Stream Analytics job takes several minutes to output results to an Event Hub.
A Stateless Web API Azure Service Fabric application is distributed across 8 nodes. The application is very simple, consisting of a single Controller, which:
Receives a series of JSON objects
Initialises a series of EventData instances that wrap each JSON object
Sets the PartitionKey property of each EventData isntance to the machine-name value
Publishes the JSON objects as a single batch of EventData instances to Azure Event Hub
The JSON payload is a simple series of IP addresses and time-stamps, as follows:
[{
"IPAddress": "10.0.0.2",
"Time": "2016-08-17T12:00:01",
"MachineName": "MACHINE01"
}, {
"IPAddress": "10.0.0.3",
"Time": "2016-08-17T12:00:02",
"MachineName": "MACHINE01"
}]
Once received, the Event Hub acts as an input to a Stream Analytics job, which executes the following Query:
SELECT
IPAddress, COUNT(*) AS Total, MachineName
INTO
Output
FROM
Input TIMESTAMP BY TIME
PARTITION BY PartitionId
GROUP BY
TUMBLINGWINDOW(MINUTE, 1), IPAddress, MachineName, PartitionId
HAVING Total >= 2
Note that the Query is partitioned by PartitionId, where PartitionId is set to the machine-name of the originating Service Fabric application. There will therefore be a maximum of 8 PartitionKeys
There are 8 individual Service Fabric instances, and 8 corresponding Partitions assigned to the input Event Hub.
Finally, The Stream Analytics job outputs the result to a 2nd Event Hub. Again, this Event Hub has 8 Partitions. The Stream Analytics Query retains the machine-name, which is used as the PartitionKey of the output Event Hub. The output format is JSON.
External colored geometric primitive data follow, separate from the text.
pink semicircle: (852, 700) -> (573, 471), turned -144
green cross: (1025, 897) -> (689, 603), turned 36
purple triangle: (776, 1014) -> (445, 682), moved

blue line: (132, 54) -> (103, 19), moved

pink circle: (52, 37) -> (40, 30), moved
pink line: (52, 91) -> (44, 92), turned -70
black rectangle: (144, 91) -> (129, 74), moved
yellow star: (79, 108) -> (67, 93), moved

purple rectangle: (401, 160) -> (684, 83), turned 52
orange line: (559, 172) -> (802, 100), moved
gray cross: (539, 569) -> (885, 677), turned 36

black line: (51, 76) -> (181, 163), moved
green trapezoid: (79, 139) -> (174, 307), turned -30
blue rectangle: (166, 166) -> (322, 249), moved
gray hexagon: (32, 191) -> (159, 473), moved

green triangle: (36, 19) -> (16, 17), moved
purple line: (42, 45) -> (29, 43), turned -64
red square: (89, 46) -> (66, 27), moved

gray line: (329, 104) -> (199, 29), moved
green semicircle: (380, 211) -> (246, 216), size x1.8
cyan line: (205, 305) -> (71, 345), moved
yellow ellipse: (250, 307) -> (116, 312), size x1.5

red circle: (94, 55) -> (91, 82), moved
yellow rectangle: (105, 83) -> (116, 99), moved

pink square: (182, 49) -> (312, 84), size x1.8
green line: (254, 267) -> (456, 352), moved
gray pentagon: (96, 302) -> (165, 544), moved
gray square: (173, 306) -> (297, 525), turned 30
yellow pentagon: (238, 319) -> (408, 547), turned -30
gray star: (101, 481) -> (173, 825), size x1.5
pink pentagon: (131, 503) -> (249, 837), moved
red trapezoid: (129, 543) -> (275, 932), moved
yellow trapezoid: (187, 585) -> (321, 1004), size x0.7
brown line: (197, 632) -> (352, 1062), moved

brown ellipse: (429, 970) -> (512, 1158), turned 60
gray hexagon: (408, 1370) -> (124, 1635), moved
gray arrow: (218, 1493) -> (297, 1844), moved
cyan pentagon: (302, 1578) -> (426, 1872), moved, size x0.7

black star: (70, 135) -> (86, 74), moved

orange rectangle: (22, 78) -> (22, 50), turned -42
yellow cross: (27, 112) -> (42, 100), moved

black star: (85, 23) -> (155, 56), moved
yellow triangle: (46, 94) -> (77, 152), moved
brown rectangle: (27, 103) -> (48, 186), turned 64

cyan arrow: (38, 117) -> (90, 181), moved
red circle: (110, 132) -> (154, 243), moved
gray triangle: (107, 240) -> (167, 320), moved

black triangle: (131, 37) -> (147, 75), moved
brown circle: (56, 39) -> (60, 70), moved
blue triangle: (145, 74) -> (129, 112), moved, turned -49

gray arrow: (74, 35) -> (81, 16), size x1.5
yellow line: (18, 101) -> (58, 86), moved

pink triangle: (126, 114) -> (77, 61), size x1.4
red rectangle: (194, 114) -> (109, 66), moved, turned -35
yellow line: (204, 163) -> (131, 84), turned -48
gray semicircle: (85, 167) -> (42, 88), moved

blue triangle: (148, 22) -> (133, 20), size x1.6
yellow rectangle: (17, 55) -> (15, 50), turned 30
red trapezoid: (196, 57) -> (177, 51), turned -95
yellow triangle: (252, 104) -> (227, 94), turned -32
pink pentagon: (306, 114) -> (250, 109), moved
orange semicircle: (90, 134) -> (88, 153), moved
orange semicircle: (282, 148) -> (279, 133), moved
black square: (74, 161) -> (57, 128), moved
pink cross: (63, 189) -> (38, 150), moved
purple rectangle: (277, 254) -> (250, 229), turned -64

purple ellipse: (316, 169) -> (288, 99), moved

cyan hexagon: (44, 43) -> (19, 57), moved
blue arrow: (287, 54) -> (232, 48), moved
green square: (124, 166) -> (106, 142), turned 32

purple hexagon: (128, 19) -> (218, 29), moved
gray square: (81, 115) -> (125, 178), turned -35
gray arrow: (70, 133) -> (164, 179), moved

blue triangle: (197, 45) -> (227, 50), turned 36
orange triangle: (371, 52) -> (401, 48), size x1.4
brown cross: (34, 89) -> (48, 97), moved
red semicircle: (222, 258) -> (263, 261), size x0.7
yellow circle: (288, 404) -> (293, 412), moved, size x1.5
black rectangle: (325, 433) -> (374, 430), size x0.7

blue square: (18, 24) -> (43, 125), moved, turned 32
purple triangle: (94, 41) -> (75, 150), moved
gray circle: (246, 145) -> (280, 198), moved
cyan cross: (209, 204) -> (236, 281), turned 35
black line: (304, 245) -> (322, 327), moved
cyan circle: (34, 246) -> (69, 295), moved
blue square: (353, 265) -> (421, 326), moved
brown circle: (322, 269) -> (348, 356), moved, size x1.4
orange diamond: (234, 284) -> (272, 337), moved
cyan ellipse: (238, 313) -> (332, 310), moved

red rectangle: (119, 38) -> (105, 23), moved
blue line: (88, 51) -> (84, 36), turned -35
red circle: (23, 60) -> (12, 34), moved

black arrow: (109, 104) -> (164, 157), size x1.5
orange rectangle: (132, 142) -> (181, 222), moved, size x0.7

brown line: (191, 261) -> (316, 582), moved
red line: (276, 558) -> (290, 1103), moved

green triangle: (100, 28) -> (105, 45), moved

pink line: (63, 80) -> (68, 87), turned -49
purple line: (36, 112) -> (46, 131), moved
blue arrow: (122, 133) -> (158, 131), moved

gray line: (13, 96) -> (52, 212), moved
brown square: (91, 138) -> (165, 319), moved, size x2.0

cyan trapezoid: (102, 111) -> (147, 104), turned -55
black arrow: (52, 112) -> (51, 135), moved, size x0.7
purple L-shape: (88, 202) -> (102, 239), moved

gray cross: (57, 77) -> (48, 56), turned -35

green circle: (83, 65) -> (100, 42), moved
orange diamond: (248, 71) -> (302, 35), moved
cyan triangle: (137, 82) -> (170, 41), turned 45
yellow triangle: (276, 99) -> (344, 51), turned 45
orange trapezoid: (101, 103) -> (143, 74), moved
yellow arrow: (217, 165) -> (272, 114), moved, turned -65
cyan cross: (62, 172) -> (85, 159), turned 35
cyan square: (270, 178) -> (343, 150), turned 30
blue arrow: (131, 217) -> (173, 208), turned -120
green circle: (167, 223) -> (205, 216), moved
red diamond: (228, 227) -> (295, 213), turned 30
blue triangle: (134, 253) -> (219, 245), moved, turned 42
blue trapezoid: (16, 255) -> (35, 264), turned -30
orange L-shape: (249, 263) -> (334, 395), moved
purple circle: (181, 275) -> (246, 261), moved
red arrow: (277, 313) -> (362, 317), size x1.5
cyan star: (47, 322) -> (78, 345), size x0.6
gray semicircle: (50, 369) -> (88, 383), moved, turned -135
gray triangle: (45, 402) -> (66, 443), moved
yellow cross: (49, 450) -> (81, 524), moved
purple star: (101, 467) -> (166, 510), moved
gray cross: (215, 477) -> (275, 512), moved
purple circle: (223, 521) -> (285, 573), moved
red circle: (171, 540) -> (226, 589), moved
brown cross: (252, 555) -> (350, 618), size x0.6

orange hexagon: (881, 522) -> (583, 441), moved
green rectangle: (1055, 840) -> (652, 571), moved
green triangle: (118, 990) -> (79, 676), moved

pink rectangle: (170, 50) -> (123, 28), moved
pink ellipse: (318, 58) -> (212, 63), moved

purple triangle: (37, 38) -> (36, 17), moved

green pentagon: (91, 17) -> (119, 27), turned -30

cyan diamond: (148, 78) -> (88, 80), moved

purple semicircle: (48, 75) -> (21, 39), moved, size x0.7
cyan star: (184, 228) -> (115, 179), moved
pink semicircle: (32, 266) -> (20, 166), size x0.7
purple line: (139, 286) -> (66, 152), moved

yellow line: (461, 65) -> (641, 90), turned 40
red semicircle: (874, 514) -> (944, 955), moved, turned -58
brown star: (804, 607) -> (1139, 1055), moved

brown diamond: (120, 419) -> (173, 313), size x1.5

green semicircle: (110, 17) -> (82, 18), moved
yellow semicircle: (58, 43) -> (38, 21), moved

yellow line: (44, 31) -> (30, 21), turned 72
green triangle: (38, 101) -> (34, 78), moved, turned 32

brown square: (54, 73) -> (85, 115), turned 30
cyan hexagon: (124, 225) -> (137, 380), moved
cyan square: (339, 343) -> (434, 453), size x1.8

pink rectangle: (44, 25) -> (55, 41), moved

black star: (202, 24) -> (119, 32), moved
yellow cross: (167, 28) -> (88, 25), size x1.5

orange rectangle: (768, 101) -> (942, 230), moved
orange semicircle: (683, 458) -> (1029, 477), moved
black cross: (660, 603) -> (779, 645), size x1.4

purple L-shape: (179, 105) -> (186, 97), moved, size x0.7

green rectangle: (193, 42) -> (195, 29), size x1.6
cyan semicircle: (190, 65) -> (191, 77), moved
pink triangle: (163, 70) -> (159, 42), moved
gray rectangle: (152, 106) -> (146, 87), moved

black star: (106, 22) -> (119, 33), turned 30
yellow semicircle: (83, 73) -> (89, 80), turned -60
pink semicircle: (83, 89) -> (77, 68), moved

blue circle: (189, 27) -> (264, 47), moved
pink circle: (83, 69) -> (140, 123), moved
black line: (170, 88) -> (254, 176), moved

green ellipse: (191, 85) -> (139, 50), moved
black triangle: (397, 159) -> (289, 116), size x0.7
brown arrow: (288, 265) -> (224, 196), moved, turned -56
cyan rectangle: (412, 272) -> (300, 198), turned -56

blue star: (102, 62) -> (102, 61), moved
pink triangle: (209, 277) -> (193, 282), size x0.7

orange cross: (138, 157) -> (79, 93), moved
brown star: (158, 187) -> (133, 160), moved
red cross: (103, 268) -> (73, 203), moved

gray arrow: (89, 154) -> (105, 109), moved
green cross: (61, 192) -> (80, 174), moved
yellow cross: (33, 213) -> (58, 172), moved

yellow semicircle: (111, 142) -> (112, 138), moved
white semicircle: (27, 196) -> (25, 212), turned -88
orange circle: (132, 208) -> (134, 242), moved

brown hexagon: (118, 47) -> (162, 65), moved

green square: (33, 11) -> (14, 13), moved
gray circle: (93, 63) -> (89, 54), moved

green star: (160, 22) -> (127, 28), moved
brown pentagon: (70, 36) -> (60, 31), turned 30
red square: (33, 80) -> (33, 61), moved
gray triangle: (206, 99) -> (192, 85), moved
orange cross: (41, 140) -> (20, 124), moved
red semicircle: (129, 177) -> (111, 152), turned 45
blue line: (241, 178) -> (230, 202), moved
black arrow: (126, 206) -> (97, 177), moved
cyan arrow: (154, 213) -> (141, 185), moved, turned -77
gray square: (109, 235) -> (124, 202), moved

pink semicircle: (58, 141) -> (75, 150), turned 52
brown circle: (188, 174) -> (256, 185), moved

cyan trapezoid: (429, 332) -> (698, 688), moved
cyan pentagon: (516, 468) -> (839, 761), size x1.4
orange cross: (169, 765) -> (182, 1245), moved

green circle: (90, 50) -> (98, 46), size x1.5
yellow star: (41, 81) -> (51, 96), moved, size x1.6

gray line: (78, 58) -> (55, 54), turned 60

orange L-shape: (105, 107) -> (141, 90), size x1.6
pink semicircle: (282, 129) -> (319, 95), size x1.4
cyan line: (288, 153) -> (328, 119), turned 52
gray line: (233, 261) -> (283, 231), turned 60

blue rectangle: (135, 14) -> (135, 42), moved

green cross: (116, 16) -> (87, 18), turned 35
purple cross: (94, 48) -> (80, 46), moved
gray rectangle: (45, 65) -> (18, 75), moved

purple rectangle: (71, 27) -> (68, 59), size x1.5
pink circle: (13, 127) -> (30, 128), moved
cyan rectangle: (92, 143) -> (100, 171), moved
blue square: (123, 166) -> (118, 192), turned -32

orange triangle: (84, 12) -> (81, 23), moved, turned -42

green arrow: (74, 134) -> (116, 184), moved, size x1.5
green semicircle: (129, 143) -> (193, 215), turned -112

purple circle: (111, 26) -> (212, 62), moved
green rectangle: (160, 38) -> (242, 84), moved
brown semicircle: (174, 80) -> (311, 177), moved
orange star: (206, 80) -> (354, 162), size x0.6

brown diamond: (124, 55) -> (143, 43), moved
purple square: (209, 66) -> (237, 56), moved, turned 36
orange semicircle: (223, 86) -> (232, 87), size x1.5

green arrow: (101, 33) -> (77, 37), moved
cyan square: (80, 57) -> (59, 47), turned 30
At best, the process takes 30-60 seconds, and sometimes several minutes, for a single HTTP request to reach the output Event Hub. The bottleneck seems to be the Stream Analytics job, given that the ASP.NET application publishes the EventData batches in sub-second timescales.
Edit:
Applying a custom field to Timestamp By adds a great degree of latency, when coupled with a Group By clause. I have achieved acceptable latency (1-2 seconds) when removing the Timestamp By clause.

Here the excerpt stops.